◆ Data to process:

⟨

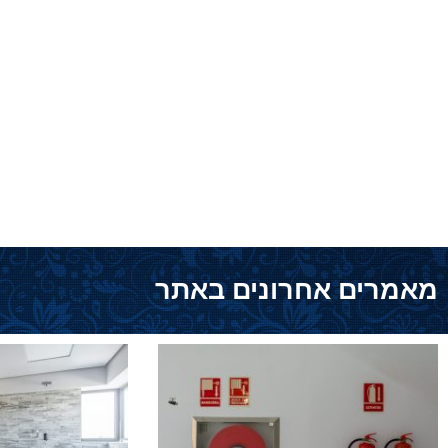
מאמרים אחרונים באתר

⟩
⟨

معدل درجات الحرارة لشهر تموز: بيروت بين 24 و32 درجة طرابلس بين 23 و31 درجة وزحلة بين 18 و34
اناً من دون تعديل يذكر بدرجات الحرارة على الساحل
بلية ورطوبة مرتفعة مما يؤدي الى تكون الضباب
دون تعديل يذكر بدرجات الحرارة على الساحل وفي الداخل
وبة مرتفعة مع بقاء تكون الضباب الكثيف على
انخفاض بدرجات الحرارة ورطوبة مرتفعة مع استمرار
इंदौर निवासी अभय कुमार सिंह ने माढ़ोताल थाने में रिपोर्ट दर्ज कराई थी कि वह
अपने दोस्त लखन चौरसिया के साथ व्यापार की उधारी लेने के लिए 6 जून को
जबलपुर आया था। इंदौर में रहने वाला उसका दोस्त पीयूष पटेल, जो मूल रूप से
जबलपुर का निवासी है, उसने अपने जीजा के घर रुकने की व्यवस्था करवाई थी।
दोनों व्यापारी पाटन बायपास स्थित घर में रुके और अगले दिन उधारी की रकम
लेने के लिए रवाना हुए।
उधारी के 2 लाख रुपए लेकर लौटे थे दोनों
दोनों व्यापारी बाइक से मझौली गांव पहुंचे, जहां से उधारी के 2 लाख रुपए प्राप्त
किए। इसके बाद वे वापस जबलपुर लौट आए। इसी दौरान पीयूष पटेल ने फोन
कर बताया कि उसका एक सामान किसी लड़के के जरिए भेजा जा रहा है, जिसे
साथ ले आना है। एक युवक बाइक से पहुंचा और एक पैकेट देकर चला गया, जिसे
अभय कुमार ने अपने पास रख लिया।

⟩
⟨

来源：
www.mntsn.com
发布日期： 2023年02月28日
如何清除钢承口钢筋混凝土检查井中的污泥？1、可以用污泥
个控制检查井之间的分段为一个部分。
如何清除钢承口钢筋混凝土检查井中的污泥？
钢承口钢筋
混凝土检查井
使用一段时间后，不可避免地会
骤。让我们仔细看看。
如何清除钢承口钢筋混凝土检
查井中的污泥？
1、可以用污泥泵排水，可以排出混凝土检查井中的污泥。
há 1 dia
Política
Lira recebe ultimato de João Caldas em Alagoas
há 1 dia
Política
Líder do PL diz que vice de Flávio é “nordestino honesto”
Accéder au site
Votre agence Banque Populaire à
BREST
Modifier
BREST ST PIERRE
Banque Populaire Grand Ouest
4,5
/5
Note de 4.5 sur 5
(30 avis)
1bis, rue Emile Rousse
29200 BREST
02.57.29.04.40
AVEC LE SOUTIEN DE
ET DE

⟩

Restate word for word the entries above, starting at the line with "个控制检查井之间的分段为一个部分。" and ending at the line with "BREST ST PIERRE", inclusive, and no others.

个控制检查井之间的分段为一个部分。
如何清除钢承口钢筋混凝土检查井中的污泥？
钢承口钢筋
混凝土检查井
使用一段时间后，不可避免地会
骤。让我们仔细看看。
如何清除钢承口钢筋混凝土检
查井中的污泥？
1、可以用污泥泵排水，可以排出混凝土检查井中的污泥。
há 1 dia
Política
Lira recebe ultimato de João Caldas em Alagoas
há 1 dia
Política
Líder do PL diz que vice de Flávio é “nordestino honesto”
Accéder au site
Votre agence Banque Populaire à
BREST
Modifier
BREST ST PIERRE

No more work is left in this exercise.